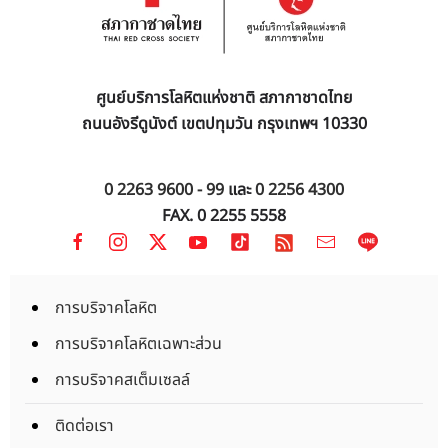
ศูนย์บริการโลหิตแห่งชาติ สภากาชาดไทย
ถนนอังรีดูนังต์ เขตปทุมวัน กรุงเทพฯ 10330
0 2263 9600 - 99
และ
0 2256 4300
FAX. 0 2255 5558
การบริจาคโลหิต
การบริจาคโลหิตเฉพาะส่วน
การบริจาคสเต็มเซลล์
ติดต่อเรา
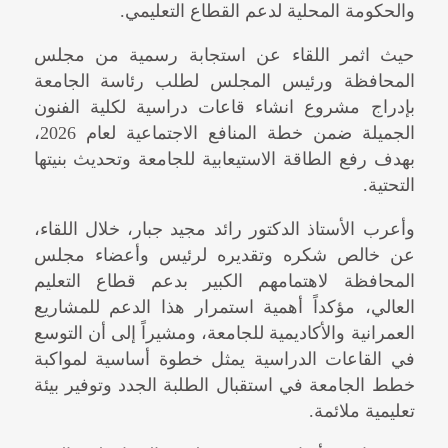
والحكومة المحلية لدعم القطاع التعليمي.
حيث اثمر اللقاء عن استجابة رسمية من مجلس
المحافظة ورئيس المجلس لطلب رئاسة الجامعة
بإدراج مشروع انشاء قاعات دراسية لكلية الفنون
الجميلة ضمن خطة المنافع الاجتماعية لعام 2026،
بهدف رفع الطاقة الاستيعابية للجامعة وتحديث بنيتها
التحتية.
وأعرب الأستاذ الدكتور رائد مجيد جبار، خلال اللقاء،
عن خالص شكره وتقديره لرئيس وأعضاء مجلس
المحافظة لاهتمامهم الكبير بدعم قطاع التعليم
العالي، مؤكداً أهمية استمرار هذا الدعم للمشاريع
العمرانية والأكاديمية للجامعة، ومشيراً إلى أن التوسع
في القاعات الدراسية يمثل خطوة أساسية لمواكبة
خطط الجامعة في استقبال الطلبة الجدد وتوفير بيئة
تعليمية ملائمة.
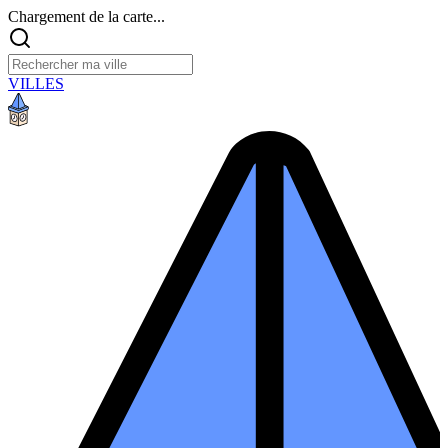
Chargement de la carte...
VILLES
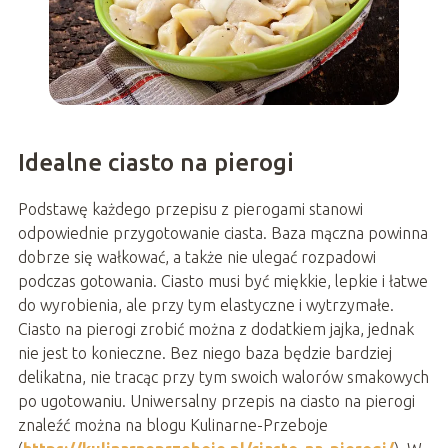
Idealne ciasto na pierogi
Podstawę każdego przepisu z pierogami stanowi
odpowiednie przygotowanie ciasta. Baza mączna powinna
dobrze się wałkować, a także nie ulegać rozpadowi
podczas gotowania. Ciasto musi być miękkie, lepkie i łatwe
do wyrobienia, ale przy tym elastyczne i wytrzymałe.
Ciasto na pierogi zrobić można z dodatkiem jajka, jednak
nie jest to konieczne. Bez niego baza będzie bardziej
delikatna, nie tracąc przy tym swoich walorów smakowych
po ugotowaniu. Uniwersalny przepis na ciasto na pierogi
znaleźć można na blogu Kulinarne-Przeboje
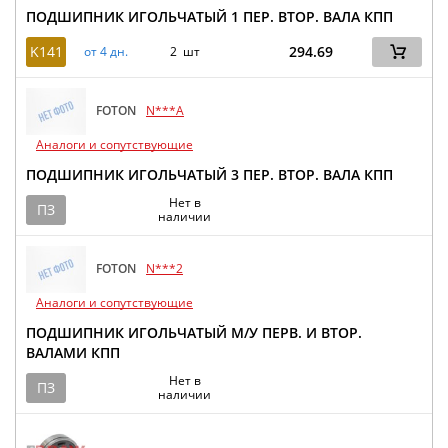
ПОДШИПНИК ИГОЛЬЧАТЫЙ 1 ПЕР. ВТОР. ВАЛА КПП
K141
294.69
от 4 дн.
2 шт
FOTON
N***A
Аналоги и сопутствующие
ПОДШИПНИК ИГОЛЬЧАТЫЙ 3 ПЕР. ВТОР. ВАЛА КПП
Нет в
ПЗ
наличии
FOTON
N***2
Аналоги и сопутствующие
ПОДШИПНИК ИГОЛЬЧАТЫЙ М/У ПЕРВ. И ВТОР.
ВАЛАМИ КПП
Нет в
ПЗ
наличии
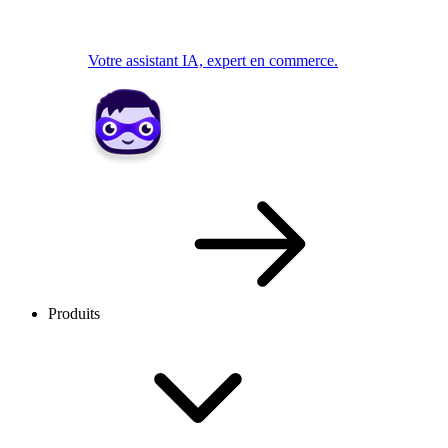
Votre assistant IA, expert en commerce.
Produits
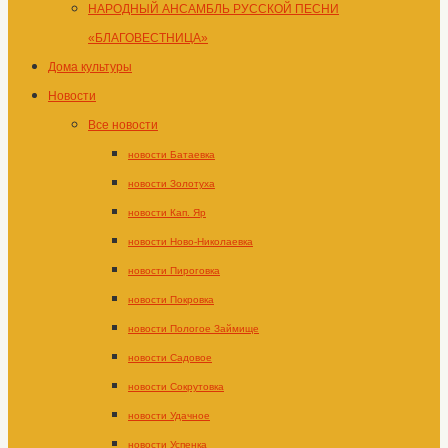
НАРОДНЫЙ АНСАМБЛЬ РУССКОЙ ПЕСНИ
«БЛАГОВЕСТНИЦА»
Дома культуры
Новости
Все новости
новости Батаевка
новости Золотуха
новости Кап. Яр
новости Ново-Николаевка
новости Пироговка
новости Покровка
новости Пологое Займище
новости Садовое
новости Сокрутовка
новости Удачное
новости Успенка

Exercise description: Search the records for lines holding the word "การบร", then copy each line you find.

Answer area:
การบริจาคโลหิต
การบริจาคโลหิตเฉพาะส่วน
การบริจาคสเต็มเซลล์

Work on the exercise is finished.